We limited our scope to only one face per image, and only photographic images.
To achieve our goals, we will need a large and varied dataset with two important characteristics:
- Annotation of the bounding box of the face present in the image.
- Annotation of the identity of the person present in the image.
The CelebA dataset has both of those characteristics, and is also extremely large, having 202,599 images. There are two versions of it, one with the raw image, the other with the face already mostly cropped. We will use the raw version, and initially intend to use it exclusively. All the images are photographs of celebrities, in a variety of conditions, with their faces visible.
However, there are other possibly useful datasets. We currently don't intend to use them, but we may later. They are:
-
- More varied them CelebA.
- It lacks identity annotation, so it would only be useful for the segmentation aspect of the project.
- Many images have more them one face in them, so filtering would be required.
-
LFW:
- Specialized for verification, having many images per person.
- It lacks bounding box annotation, so it would only be useful for the verification aspect of the project
Image 1.1 - Imaging containing mostly the head
Image 1.2 - Imaging containing entire body
Image 2.1 - First Image of Individual 1058
Image 2.2 - Second Image of Individual 1058
Image 3.1 - Image 2.1 segmented with bounding box annotation
Image 3.2 - Image 2.2 segmented with bounding box annotation
We added part of the data used to this GitHub repository, and the rest to a Google Drive folder.
To achieve our goals, we plan to take the following steps:
We will reorganize and reformat the original dataset to better suit our needs and improve usability. Importantly, for the face verification algorithm, we will only use individuals with more than 5 images of them in the dataset.
We plan to apply image processing techniques to facilitate the segmentation process.
We will, firstly, resize the image to a more manageable and constant size for our algorithms. We are going to use the Bicubic Interpolation to preserve the details.
Also, we will test changes to the color domain of our images, to see whether that has a positive effect on the results. We will test the Grayscale, RGB, and possibly the HSL domains.
Lastly, we intend to use manual edge detection algorithms, such as the Canny Edge Detector, to see if they improve our results.
After preprocessing, we will input the resulting image to a bounding box detection algorithm to segment the face from the rest of the image. We will compare traditional methods to a CNN based method that we will implement, both in terms of speed and accuracy. We will test Depthwise Separable Convolutions to reduce computational costs.
With the cropped face, we will create a CNN model that generates a feature vector for the face. Such vectors should be similar for different images of the same person. To achieve this, we will use a pre-trained VGG16 network, trained on a different but similar problem and dataset, and fine-tune the vectors generated by a hidden layer of it using the Triplet Loss.

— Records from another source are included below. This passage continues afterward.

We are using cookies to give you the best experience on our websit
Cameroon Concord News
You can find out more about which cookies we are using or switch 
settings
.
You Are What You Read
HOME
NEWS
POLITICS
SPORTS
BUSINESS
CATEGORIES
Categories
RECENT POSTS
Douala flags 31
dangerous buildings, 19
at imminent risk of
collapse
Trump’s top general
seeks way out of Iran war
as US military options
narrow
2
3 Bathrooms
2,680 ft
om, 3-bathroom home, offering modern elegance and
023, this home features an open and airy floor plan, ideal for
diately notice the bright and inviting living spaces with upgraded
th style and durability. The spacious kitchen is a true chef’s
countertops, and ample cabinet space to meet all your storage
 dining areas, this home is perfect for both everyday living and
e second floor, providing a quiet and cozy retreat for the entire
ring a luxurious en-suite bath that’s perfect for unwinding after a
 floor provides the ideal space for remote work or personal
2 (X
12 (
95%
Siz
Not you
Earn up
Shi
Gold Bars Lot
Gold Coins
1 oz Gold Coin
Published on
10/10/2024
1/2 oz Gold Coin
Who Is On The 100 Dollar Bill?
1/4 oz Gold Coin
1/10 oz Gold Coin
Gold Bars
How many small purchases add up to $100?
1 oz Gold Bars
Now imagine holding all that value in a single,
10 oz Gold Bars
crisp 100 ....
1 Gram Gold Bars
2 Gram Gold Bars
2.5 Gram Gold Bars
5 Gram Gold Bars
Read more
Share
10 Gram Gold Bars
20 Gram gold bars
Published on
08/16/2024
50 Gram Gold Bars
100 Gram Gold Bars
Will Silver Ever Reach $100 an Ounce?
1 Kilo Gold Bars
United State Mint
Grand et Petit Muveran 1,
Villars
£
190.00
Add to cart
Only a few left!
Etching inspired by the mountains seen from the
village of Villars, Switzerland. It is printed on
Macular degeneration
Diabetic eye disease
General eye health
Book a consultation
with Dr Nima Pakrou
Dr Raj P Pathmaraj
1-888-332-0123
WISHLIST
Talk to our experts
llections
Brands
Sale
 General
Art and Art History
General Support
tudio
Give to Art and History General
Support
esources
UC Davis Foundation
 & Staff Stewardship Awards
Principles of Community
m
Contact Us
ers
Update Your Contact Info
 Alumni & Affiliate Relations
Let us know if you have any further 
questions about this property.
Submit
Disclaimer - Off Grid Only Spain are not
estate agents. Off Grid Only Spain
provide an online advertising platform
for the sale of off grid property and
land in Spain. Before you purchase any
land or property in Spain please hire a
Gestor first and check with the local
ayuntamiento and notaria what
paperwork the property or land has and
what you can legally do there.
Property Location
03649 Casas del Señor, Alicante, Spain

With the feature vector extracted, a threshold applied to either the euclidian or cosine distance of 2 vectors should be enough to verify the individual.
As of the writing of this report, we have mostly focused on a codebase for later usage, and processing and organizing the dataset. The code is located on src, and the processed data on data and on Google Drive.

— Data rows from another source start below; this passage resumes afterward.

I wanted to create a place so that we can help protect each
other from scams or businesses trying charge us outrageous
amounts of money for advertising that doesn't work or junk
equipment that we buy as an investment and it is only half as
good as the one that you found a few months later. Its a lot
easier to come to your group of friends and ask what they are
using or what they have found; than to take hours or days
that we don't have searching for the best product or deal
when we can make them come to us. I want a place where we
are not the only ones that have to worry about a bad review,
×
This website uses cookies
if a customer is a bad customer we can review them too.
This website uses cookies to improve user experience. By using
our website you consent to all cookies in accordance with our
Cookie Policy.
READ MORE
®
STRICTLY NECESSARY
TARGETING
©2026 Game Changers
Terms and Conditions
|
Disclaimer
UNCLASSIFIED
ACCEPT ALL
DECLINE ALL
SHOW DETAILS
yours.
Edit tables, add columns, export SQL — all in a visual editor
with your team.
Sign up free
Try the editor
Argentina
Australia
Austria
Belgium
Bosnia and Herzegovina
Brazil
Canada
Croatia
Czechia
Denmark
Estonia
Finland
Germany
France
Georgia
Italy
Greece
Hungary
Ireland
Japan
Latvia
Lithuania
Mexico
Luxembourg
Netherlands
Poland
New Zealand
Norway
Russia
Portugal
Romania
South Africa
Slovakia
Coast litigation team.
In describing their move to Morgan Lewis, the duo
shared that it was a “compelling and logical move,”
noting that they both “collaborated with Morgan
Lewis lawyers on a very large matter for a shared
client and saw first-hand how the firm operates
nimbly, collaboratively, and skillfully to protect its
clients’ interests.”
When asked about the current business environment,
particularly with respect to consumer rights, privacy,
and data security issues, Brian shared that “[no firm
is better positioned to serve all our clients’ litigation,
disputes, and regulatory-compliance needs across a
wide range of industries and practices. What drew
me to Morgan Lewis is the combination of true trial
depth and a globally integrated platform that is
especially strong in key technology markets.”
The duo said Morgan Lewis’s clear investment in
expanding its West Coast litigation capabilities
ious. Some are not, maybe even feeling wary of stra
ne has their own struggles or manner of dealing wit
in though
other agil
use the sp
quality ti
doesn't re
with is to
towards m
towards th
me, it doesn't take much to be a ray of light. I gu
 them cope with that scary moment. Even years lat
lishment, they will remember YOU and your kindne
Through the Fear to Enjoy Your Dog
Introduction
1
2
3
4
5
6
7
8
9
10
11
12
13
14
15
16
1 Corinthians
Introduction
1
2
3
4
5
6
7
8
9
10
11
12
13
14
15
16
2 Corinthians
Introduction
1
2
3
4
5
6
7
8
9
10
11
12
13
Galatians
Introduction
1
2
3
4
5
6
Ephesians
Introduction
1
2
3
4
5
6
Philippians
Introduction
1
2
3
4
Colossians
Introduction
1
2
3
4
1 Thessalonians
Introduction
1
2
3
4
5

However, we do have some initial results. We ran a basic CNN model, with no hyperparameter optimization, no data augmentation, and no image preprocessing. We obtained the following results during training. The orange line is the training metric, and the blue one the validation metric.
Image 4.1 - Mean Squared Error of bounding box location throughout training
Image 4.2 - Mean Absolute Error of bounding box location throughout training
The resulting model was used to crop 100 images for visualization. Those are stored in sample_imgs/segmented/pred. We did the same process for comparison using the annotation data, and stored in sample_imgs/segmented/true. The resulting crops don't seem as precise as is expected from the metrics, so we will analize what may be occuring.

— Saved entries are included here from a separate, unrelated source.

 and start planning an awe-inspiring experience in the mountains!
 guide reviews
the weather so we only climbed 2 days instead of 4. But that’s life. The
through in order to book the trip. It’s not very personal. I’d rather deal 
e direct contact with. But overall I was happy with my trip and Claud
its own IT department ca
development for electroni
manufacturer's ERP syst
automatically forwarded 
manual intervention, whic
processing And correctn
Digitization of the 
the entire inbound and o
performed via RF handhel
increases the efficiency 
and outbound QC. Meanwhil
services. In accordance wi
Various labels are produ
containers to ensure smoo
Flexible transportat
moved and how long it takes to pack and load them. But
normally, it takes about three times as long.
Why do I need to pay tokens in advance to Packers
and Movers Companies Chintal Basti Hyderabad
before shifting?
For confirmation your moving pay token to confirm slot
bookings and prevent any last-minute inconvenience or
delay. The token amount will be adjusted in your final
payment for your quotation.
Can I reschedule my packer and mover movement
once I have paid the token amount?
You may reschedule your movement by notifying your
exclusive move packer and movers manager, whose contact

Image 5.1 - An instance where the model had a very good result
Image 5.2 - Ground Truth for Image 5.1
Image 6.1 - An instance where the model had bad but not terrible results. Most cases are like this
Image 6.2 - Ground Truth for Image 6.1
Image 7.1 - An instance where the model had terrible results
Image 7.2 - Ground Truth for Image 6.1
We also developed a notebook with the baseline face detection algorithm, located at sample_code/FaceDetectionCV.
Image 8 - Baseline Face Detection Sample
Finally, we implemented the canny edges detector, with a sample notebook at sample_code/CannyEdgeExample
Image 9 - Canny Edge Detection Sample
As stated in the abstract, our objective is to create a system capable of verifying if 2 images of people have the face of the same person in them. Therefore the main objective can be broken down into two parts:
- A Segmentation Algorithm: Given a single image, crop out the location of the face in it.
- A Verification Algorithm: Given two already segmented faces, determine if they belong to the same person or not.
We limited our scope to only one face per image, and only photographic images.
To achieve our goals, we will need a large and varied dataset with two important characteristics:
- Annotation of the bounding box of the face present in the image.
- Annotation of the identity of the person present in the image.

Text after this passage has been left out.